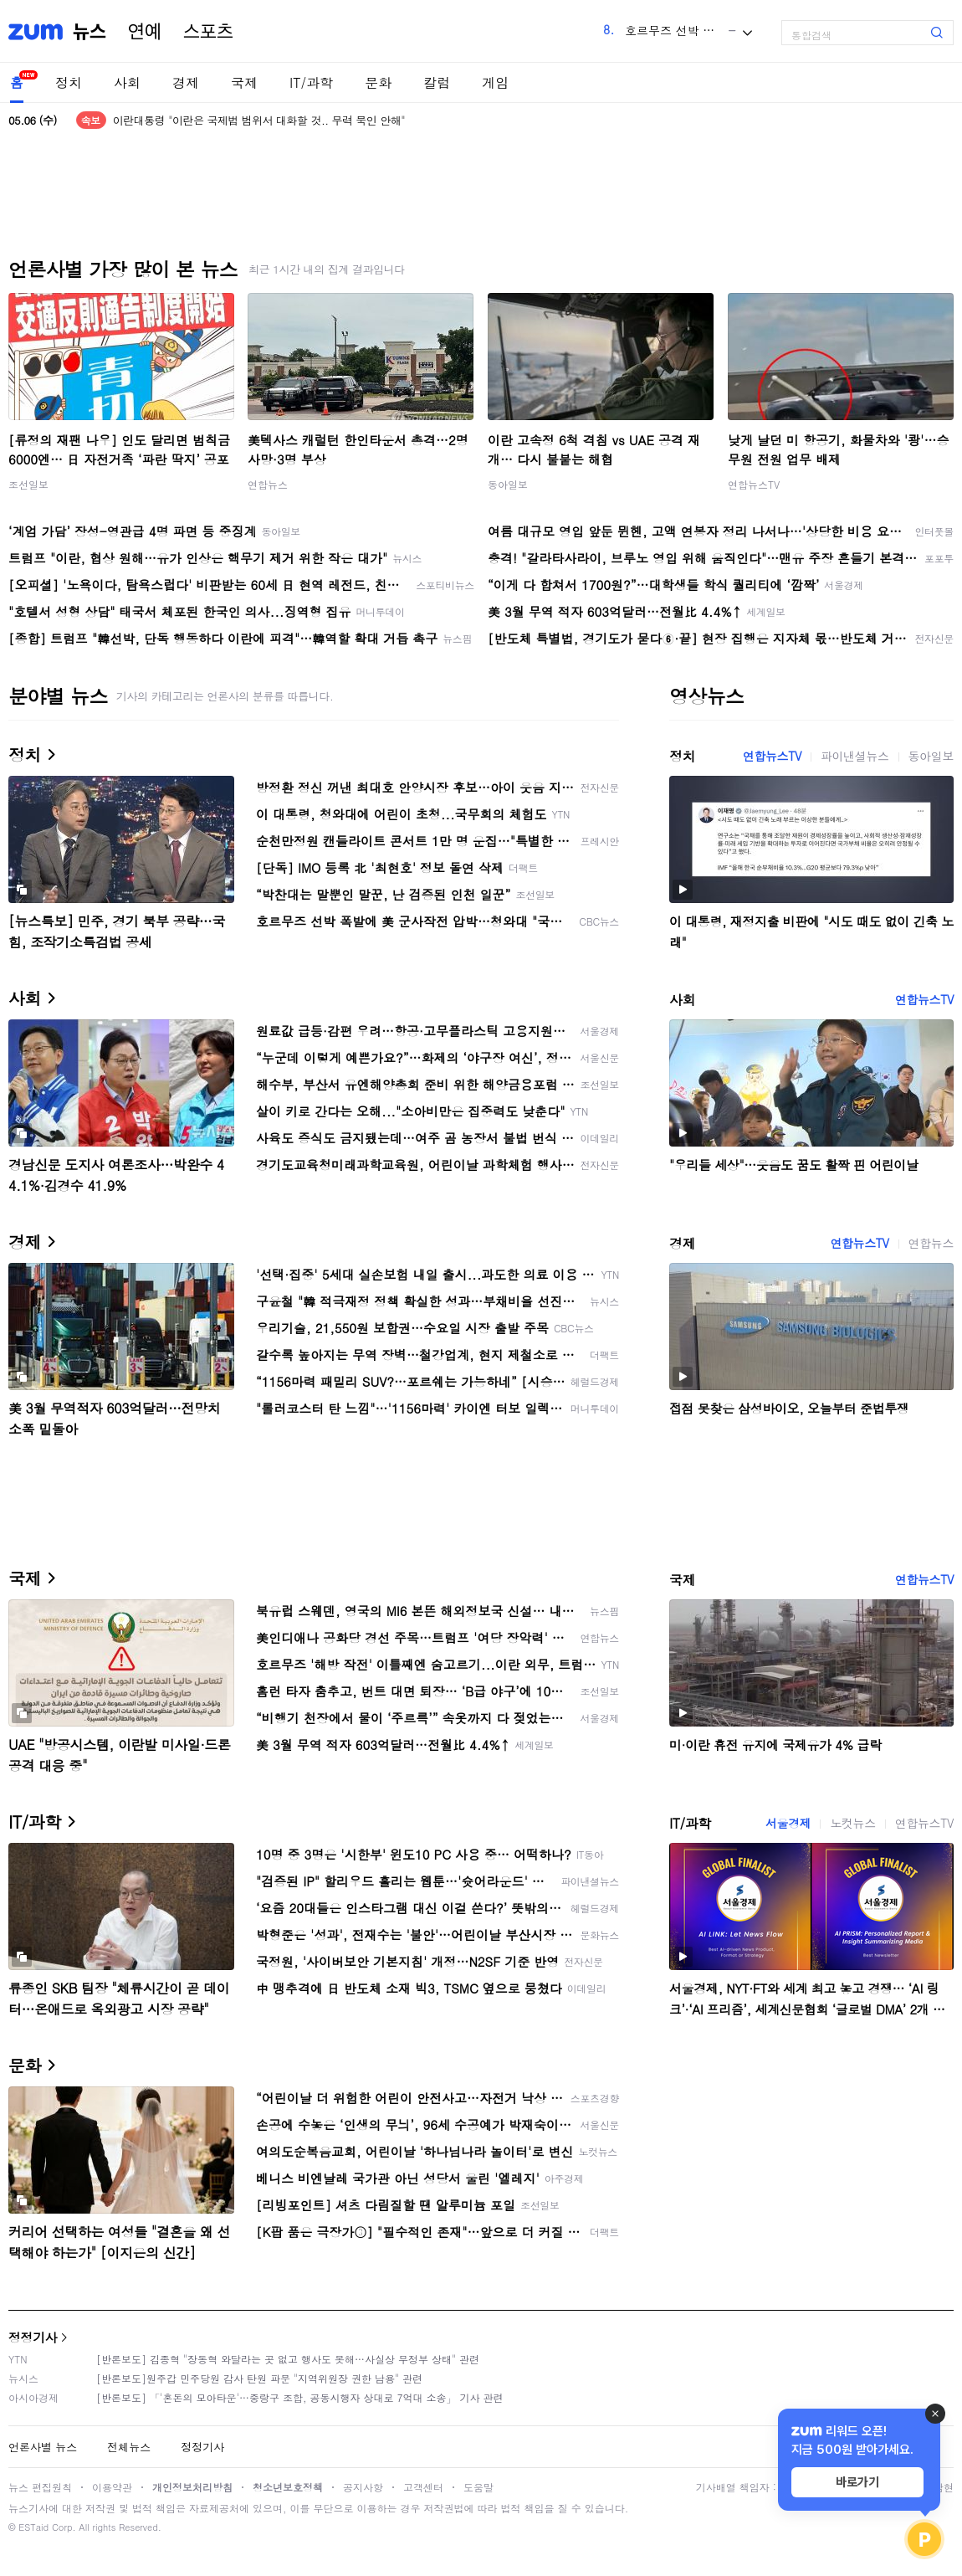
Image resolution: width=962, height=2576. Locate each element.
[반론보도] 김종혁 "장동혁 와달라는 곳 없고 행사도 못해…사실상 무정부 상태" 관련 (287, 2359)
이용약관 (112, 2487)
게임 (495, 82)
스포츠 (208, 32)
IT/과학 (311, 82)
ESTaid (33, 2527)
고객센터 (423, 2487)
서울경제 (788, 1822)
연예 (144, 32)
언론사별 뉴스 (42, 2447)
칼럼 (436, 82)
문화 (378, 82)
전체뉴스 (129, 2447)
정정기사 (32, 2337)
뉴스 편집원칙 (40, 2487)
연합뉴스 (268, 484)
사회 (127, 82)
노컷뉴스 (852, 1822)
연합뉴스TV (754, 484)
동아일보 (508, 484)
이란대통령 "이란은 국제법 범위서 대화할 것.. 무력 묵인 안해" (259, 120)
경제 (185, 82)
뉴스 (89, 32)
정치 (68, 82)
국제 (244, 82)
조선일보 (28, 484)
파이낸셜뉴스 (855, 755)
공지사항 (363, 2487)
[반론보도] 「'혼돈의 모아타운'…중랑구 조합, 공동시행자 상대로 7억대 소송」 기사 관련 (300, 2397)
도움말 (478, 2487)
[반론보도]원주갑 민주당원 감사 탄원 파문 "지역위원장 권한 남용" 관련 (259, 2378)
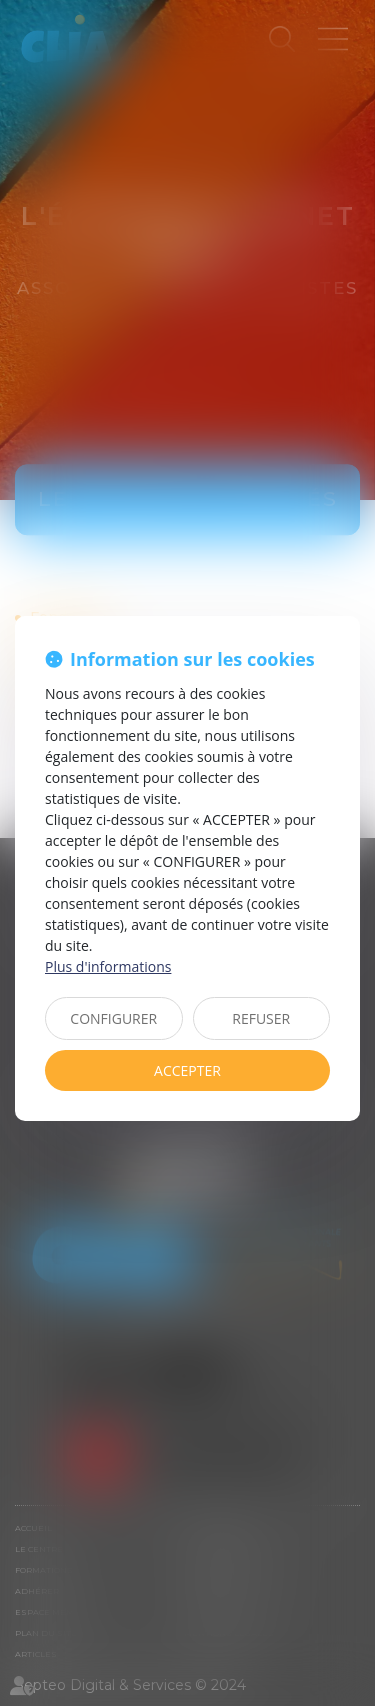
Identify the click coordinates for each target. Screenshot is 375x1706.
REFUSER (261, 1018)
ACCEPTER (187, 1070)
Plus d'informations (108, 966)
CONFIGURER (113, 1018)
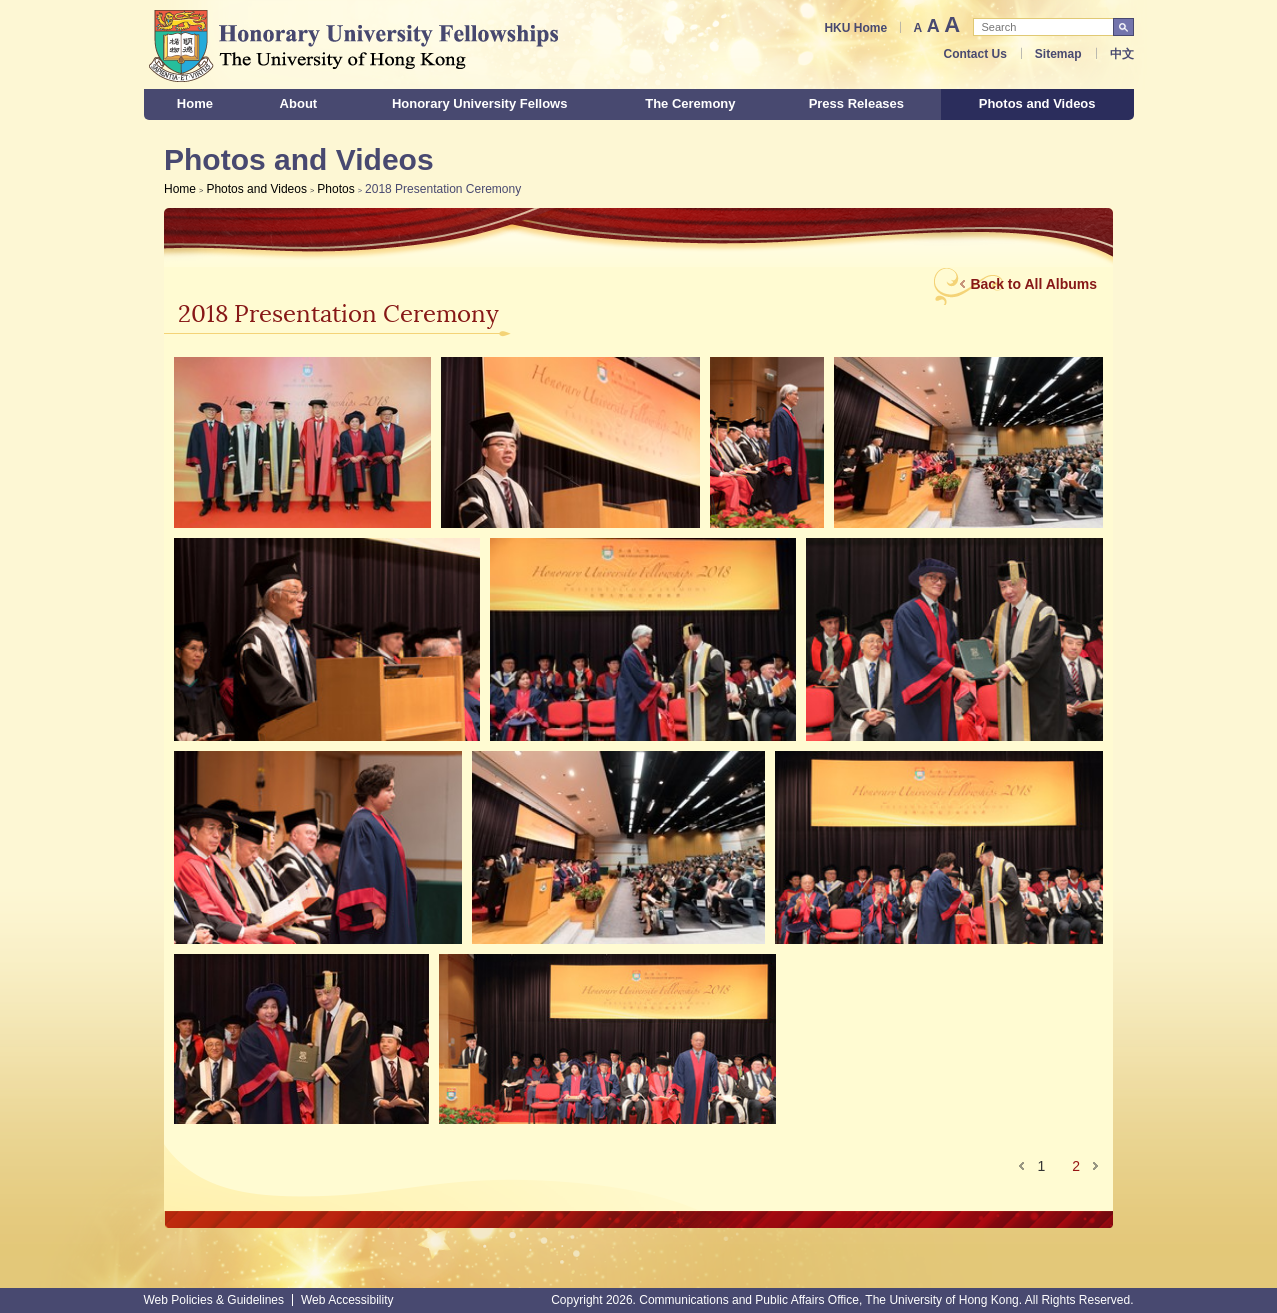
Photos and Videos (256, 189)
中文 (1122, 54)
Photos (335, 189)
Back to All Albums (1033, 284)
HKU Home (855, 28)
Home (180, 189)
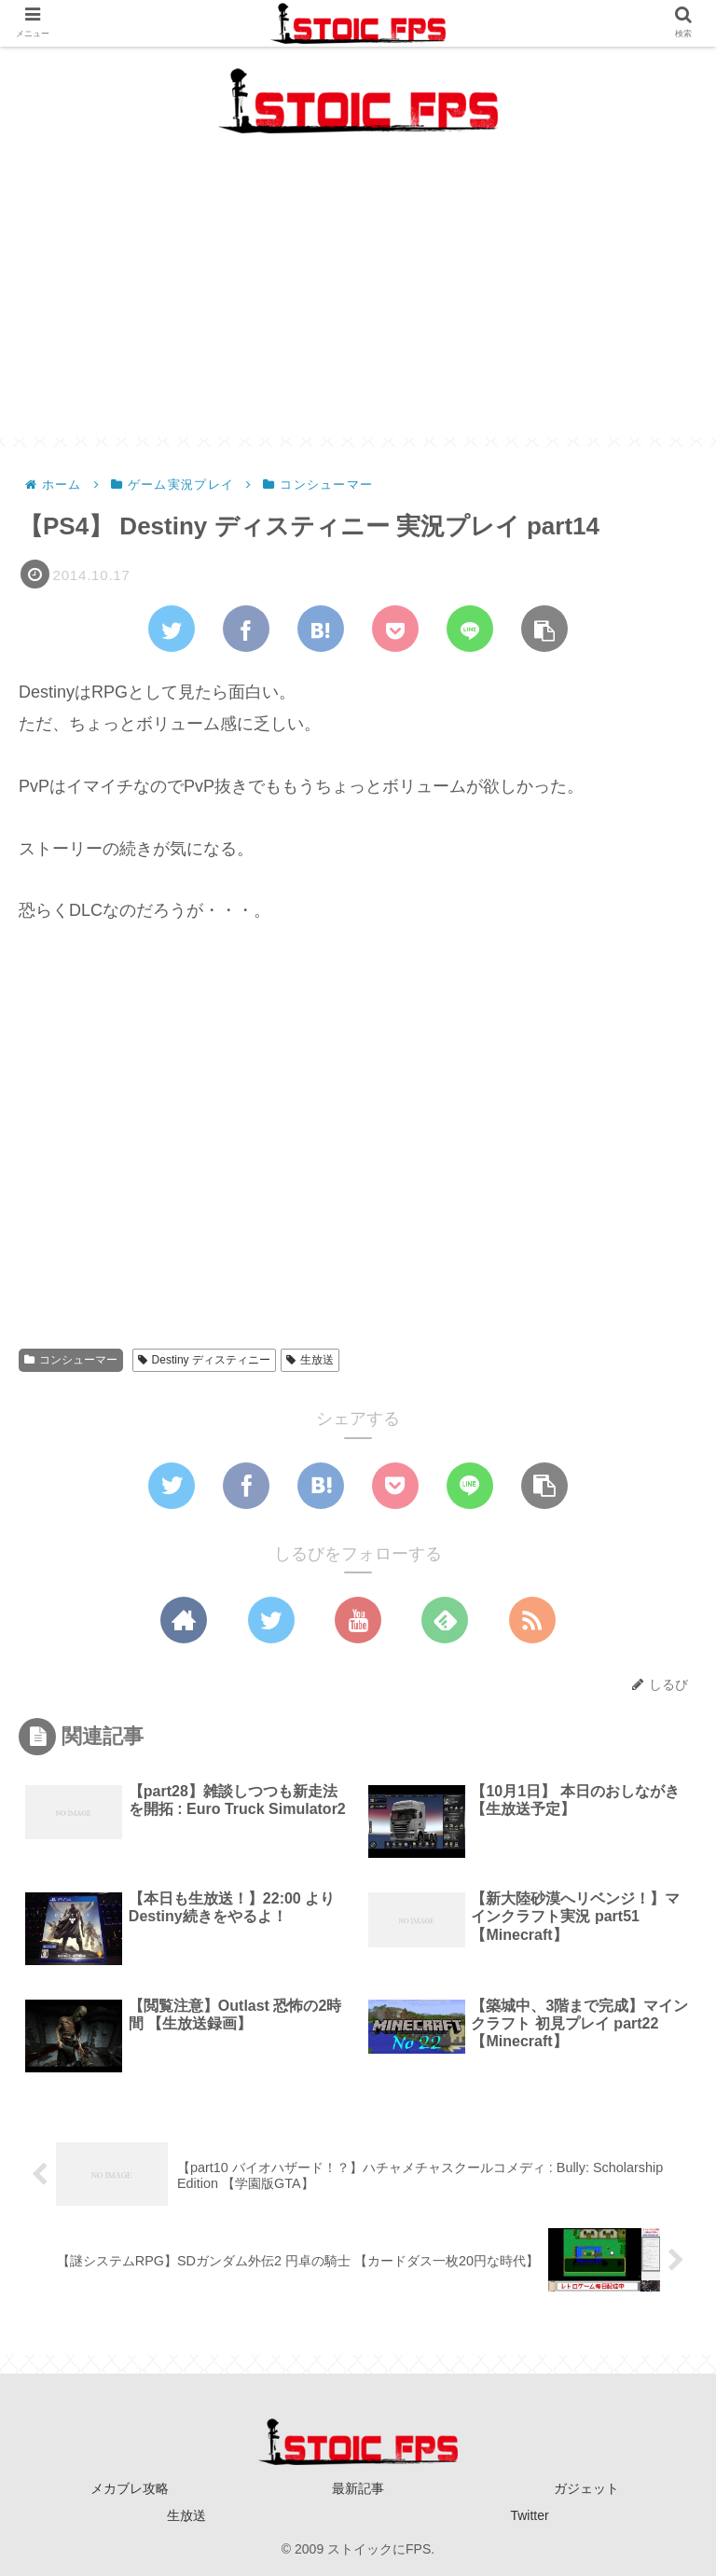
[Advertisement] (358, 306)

[Your task] Copy the material exactly. Do not include the pictures.

[Reply]
Image resolution: width=962, height=2576. Locate each element.
[반론보도] 김종혁 "장동혁 와달라는 곳 없고 행사도 못해…사실상 무정부 상태" 관련 (287, 2359)
이용약관 (112, 2487)
게임 (495, 82)
스포츠 (208, 32)
IT/과학 (311, 82)
ESTaid (33, 2527)
고객센터 (423, 2487)
서울경제 (788, 1822)
연예 (144, 32)
언론사별 뉴스 (42, 2447)
칼럼 (436, 82)
문화 (378, 82)
전체뉴스 (129, 2447)
정정기사 (32, 2337)
뉴스 편집원칙 (40, 2487)
연합뉴스 (268, 484)
사회 (127, 82)
노컷뉴스 (852, 1822)
연합뉴스TV (754, 484)
동아일보 (508, 484)
이란대통령 "이란은 국제법 범위서 대화할 것.. 무력 묵인 안해" (259, 120)
경제 (185, 82)
뉴스 (89, 32)
정치 (68, 82)
국제 (244, 82)
조선일보 (28, 484)
파이낸셜뉴스 (855, 755)
공지사항 (363, 2487)
[반론보도] 「'혼돈의 모아타운'…중랑구 조합, 공동시행자 상대로 7억대 소송」 기사 관련 (300, 2397)
도움말 (478, 2487)
[반론보도]원주갑 민주당원 감사 탄원 파문 "지역위원장 권한 남용" 관련 (259, 2378)
Identify the click coordinates for each target. Screenshot is 375x1706.
REFUSER (261, 1018)
ACCEPTER (187, 1070)
Plus d'informations (108, 966)
CONFIGURER (113, 1018)
Photos and Videos (256, 189)
中文 (1122, 54)
Photos (335, 189)
Back to All Albums (1033, 284)
HKU Home (855, 28)
Home (180, 189)
[Advertisement] (358, 306)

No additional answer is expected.